Under Stage II restrictions, campfires, fireworks, smoking (except within an enclosed vehicle or building or in an area at least three feet in diameter that is cleared of all flammable materials), and operating motorized vehicles off designated roads and trails is prohibited. Using explosives, welding or operating a torch with an open flame, and operating an internal combustion engine is prohibited from 1 p.m. until 1 a.m.
Stage II restrictions include an exemption for agricultural harvesting and all off-road activities associated with the agricultural operations. A one-hour patrol is required following any activities to monitor the area and ensure no sparked have been caused by any equipment. Stoves that can be turned on and off are also exempt from the restrictions.
Anyone found to be violating the restrictions could be fined up to $5,000 individually or $10,000 for an organization, face up to six months of jail time, and will be held liable for all costs associated if a fire is started.
For an entire list of restrictions and exemptions, see below.

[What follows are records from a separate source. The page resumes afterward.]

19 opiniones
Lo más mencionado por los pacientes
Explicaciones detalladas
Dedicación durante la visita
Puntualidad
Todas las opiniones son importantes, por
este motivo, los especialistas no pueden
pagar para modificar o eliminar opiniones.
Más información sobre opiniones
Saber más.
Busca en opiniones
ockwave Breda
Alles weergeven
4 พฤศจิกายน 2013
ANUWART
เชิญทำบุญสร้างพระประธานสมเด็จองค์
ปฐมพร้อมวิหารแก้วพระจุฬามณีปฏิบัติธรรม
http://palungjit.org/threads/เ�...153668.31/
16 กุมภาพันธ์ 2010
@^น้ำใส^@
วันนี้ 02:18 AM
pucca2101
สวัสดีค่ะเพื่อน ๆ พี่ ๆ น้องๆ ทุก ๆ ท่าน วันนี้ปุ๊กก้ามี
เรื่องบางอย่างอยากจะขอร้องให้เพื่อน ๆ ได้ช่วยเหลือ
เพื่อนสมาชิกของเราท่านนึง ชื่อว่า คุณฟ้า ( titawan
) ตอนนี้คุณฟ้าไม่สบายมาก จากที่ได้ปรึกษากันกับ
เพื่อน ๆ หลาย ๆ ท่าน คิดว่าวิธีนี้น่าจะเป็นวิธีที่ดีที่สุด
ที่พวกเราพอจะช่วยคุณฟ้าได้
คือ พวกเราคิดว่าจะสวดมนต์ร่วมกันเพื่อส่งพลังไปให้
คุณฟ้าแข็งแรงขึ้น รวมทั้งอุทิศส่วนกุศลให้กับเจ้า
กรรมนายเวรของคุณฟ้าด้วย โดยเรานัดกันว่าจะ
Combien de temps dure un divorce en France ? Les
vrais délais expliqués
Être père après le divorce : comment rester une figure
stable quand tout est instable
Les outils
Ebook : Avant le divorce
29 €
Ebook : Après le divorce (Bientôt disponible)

Near-record temperatures, wind, low relative humidity and below-normal precipitation have created fire danger levels to “high” and “extreme” across much of the state, particularly in western Montana.
As of Wednesday, 21 western Montana towns had air quality ratings of unhealthy, very unhealthy and hazardous, according to the Montana Department of Environmental Quality. The smoke from large fires in those areas have blanketed the state.
Last Sunday, the air quality in the Billings area was rated as unhealthy from noon until 4 p.m. due to drifting smoke.
There are currently 44 active fires burning in the state, with an estimated half-million acres of land lost so far.
More tragically, two firefighters have also been killed. Brent M. Witham, a 29-year-old from Mentone, Calif., and Trenton Johnson, 19, who was killed while fighting the Florence Fire.